A new study published in Scientific Data by researchers from Yale University, Georgetown University, and a global coalition of academic and public health institutions proposes a long-awaited solution to one of wildlife disease ecology’s biggest barriers: fragmented, inconsistent data. The paper introduces a standardized framework for recording, formatting, and sharing wildlife disease data in ways that are transparent, flexible, and actionable.
The new data standard—developed in collaboration with experts from institutions across North America and Europe—marks a pivotal advance in aligning wildlife surveillance with global health security goals. It enables broader, more effective data aggregation across studies, bolstering our capacity to detect and respond to emerging infectious threats at the human-animal-environment interface.
A Flexible Core Data Standard with Global Applicability
At the heart of the proposal is a minimal yet comprehensive data and metadata standard encompassing 40 data fields (9 required) and 24 metadata fields (7 required). These fields are designed to document diagnostic outcomes, sampling context, and host characteristics at the finest taxonomic, spatial, and temporal resolutions possible. The structure is flexible enough to accommodate diverse methodologies—such as PCR, ELISA, or pooled testing—and is applicable across taxa and ecosystems.
Making Negative Results and Metadata Matter
The authors emphasize the importance of including negative results and contextual metadata—long neglected in wildlife pathogen surveillance. They show that most published datasets are limited to summary tables or only report positive detections, severely constraining secondary analysis. By mandating consistent documentation of negatives, the new standard enables more rigorous comparisons of disease prevalence across time, geography, and host species.
Prioritizing FAIR Principles in Surveillance Science
The standard aligns with the FAIR principles: Findable, Accessible, Interoperable, and Reusable. It is designed for use in platforms like the PHAROS database, Zenodo, and GBIF, and is compatible with global biodiversity data standards such as Darwin Core. Detailed project metadata and persistent identifiers (DOIs, ORCIDs) further promote discoverability and citation, enhancing recognition for data producers.

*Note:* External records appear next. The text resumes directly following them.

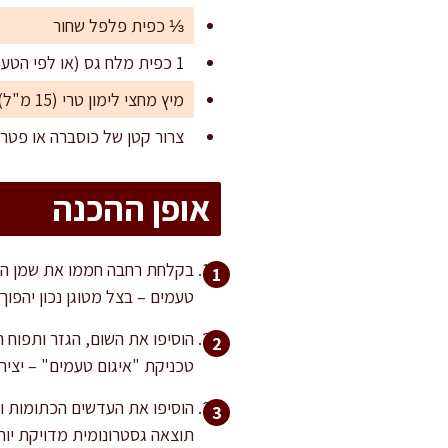
⅓ כפית פלפל שחור
1 כפית מלח גס (או לפי הטעם)
מיץ מחצי לימון טרי (15 מ"ל)
צרור קטן של כוסברה או פטרו
אופן ההכנה
טעמים – בצל מטוגן נכון יהפ
טכניקת "איגום טעמים" – יצי
הוסיפו את העדשים הכתומות וע
תוצאה גסטרונומית מדויקת יות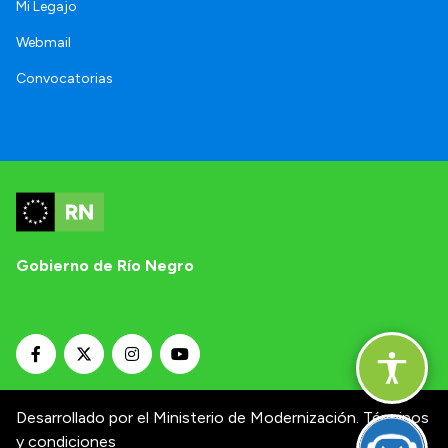
Mi Legajo
Webmail
Convocatorias
Gobierno de Río Negro
Desarrollado por el Ministerio de Modernización.
Términos
y condiciones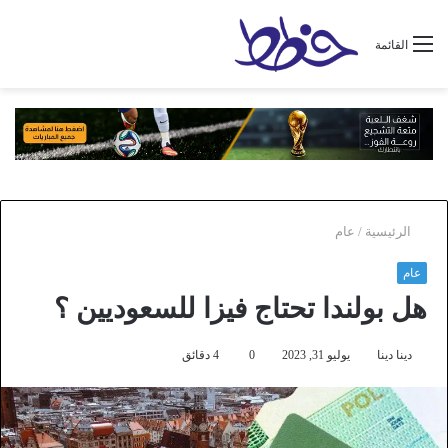
القائمة
الرئيسية
/
عام
عام
هل بولندا تحتاج فيزا للسعوديين ؟
دينا دينا
يوليو 31, 2023
0
4 دقائق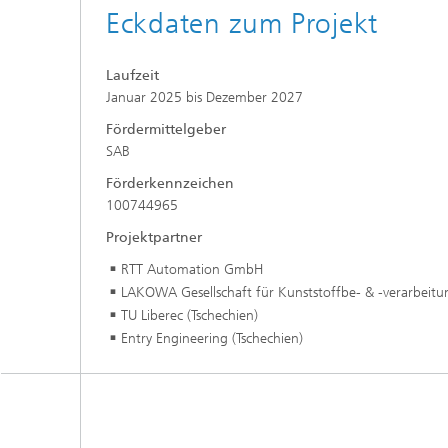
Eckdaten zum Projekt
Laufzeit
Januar 2025 bis Dezember 2027
Fördermittelgeber
SAB
Förderkennzeichen
100744965
Projektpartner
RTT Automation GmbH
LAKOWA Gesellschaft für Kunststoffbe- & -verarbeit
TU Liberec (Tschechien)
Entry Engineering (Tschechien)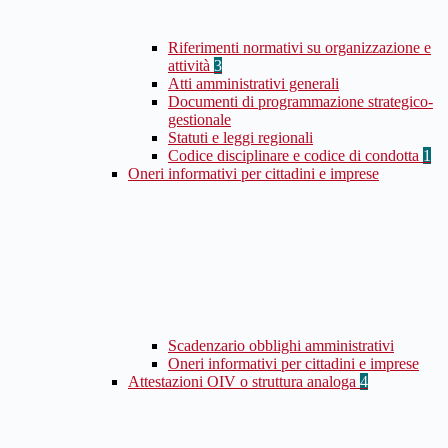
Riferimenti normativi su organizzazione e
attività
3
Atti amministrativi generali
Documenti di programmazione strategico-
gestionale
Statuti e leggi regionali
Codice disciplinare e codice di condotta
1
Oneri informativi per cittadini e imprese
Scadenzario obblighi amministrativi
Oneri informativi per cittadini e imprese
Attestazioni OIV o struttura analoga
4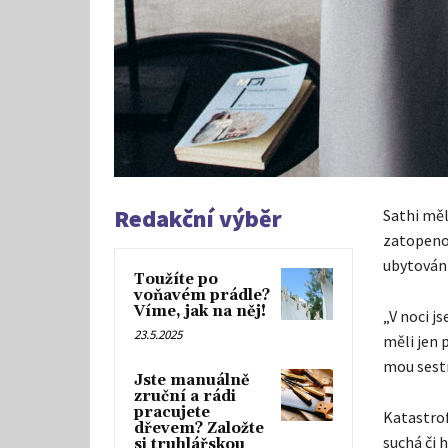
Redakční výběr
Sathi měl
zatopeno
ubytování
Toužíte po
voňavém prádle?
Víme, jak na něj!
„V noci j
23.5.2025
měli jen 
mou sestr
Jste manuálně
zruční a rádi
pracujete
Katastrof
dřevem? Založte
suchá či 
si truhlářskou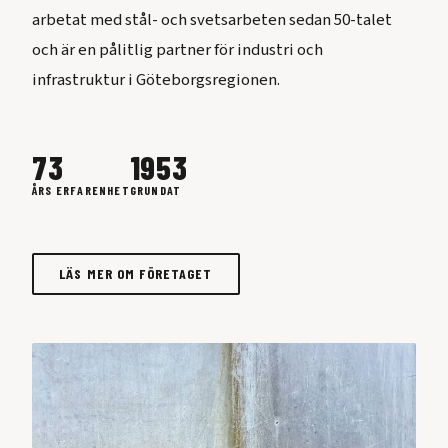
arbetat med stål- och svetsarbeten sedan 50-talet
och är en pålitlig partner för industri och
infrastruktur i Göteborgsregionen.
73
1953
ÅRS ERFARENHET
GRUNDAT
LÄS MER OM FÖRETAGET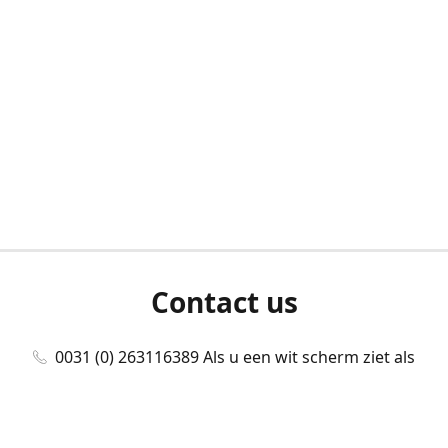
Contact us
0031 (0) 263116389 Als u een wit scherm ziet als
u bent ingelogd, neem dan contact met ons
op./Wenn Sie beim Anmelden einen weißen
Bildschirm sehen, kontaktieren Sie uns bitte./If you
see a white screen after attempting to log in,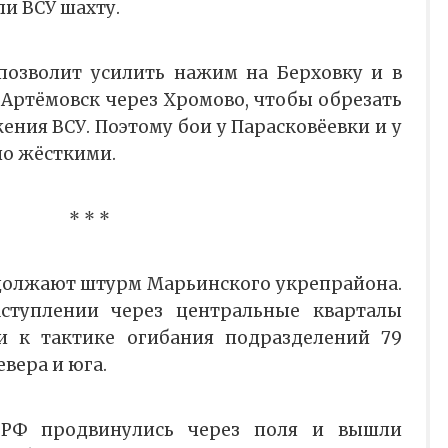
ли ВСУ шахту.
позволит усилить нажим на Берховку и в
 Артёмовск через Хромово, чтобы обрезать
ния ВСУ. Поэтому бои у Парасковёевки и у
но жёсткими.
* * *
должают штурм Марьинского укрепрайона.
ступлении через центральные кварталы
 к тактике огибания подразделений 79
вера и юга.
 РФ продвинулись через поля и вышли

Protecting Public and Ecological Health in the National Interest
From COVID-19 to Ebola to mpox, emerging zoonoses have repeatedly underscored the urgent need for transparent, high-quality wildlife surveillance data. By empowering researchers to harmonize and share data more effectively, this standard strengthens the early warning systems critical to national and global biosecurity. U.S. agencies, international partners, and NGOs all benefit when ecological intelligence is timely, complete, and usable. This is not merely about academic rigor—it is about strengthening the public health firewall against the next pandemic threat.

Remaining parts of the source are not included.